| Dataset content |
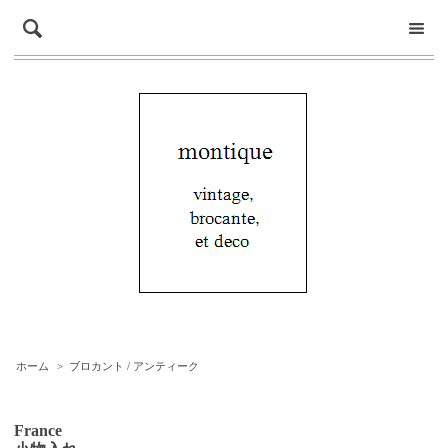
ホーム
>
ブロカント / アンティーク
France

* * *

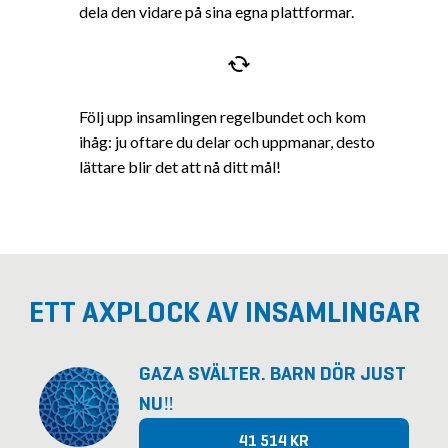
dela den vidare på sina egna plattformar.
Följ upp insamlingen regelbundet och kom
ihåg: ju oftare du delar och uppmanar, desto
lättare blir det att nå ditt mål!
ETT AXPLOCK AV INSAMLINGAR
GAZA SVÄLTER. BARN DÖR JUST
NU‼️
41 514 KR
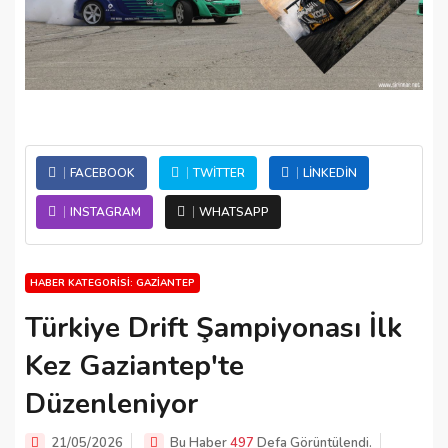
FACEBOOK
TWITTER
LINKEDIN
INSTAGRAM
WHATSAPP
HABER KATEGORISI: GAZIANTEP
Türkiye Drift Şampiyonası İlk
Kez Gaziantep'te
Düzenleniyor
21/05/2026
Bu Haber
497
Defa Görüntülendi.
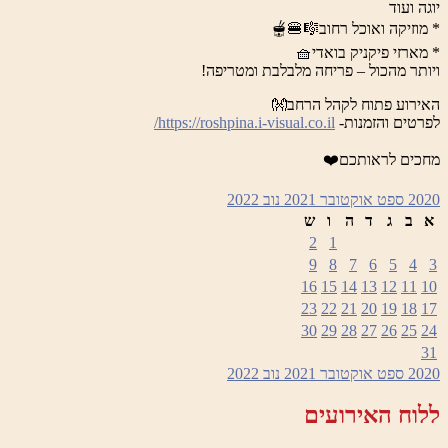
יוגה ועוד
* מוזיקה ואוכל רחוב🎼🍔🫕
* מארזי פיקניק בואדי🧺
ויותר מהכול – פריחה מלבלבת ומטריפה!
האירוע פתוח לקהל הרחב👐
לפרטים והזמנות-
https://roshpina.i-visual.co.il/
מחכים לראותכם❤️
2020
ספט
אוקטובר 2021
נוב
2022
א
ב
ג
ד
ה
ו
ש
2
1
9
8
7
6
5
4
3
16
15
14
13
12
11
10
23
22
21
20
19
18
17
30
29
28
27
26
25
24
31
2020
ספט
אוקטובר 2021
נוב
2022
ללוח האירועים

| Directions for this task |
Please output, exactly as written, the lines above from the one holding "ETT AXPLOCK AV INSAMLINGAR" through the one holding "ללוח האירועים", both included, with the pictures omitted.

| Expected output |
ETT AXPLOCK AV INSAMLINGAR
GAZA SVÄLTER. BARN DÖR JUST
NU‼️
41 514 KR
FACEBOOK
TWITTER
LINKEDIN
INSTAGRAM
WHATSAPP
HABER KATEGORISI: GAZIANTEP
Türkiye Drift Şampiyonası İlk
Kez Gaziantep'te
Düzenleniyor
21/05/2026
Bu Haber
497
Defa Görüntülendi.
יוגה ועוד
* מוזיקה ואוכל רחוב🎼🍔🫕
* מארזי פיקניק בואדי🧺
ויותר מהכול – פריחה מלבלבת ומטריפה!
האירוע פתוח לקהל הרחב👐
לפרטים והזמנות-
https://roshpina.i-visual.co.il/
מחכים לראותכם❤️
2020
ספט
אוקטובר 2021
נוב
2022
א
ב
ג
ד
ה
ו
ש
2
1
9
8
7
6
5
4
3
16
15
14
13
12
11
10
23
22
21
20
19
18
17
30
29
28
27
26
25
24
31
2020
ספט
אוקטובר 2021
נוב
2022
ללוח האירועים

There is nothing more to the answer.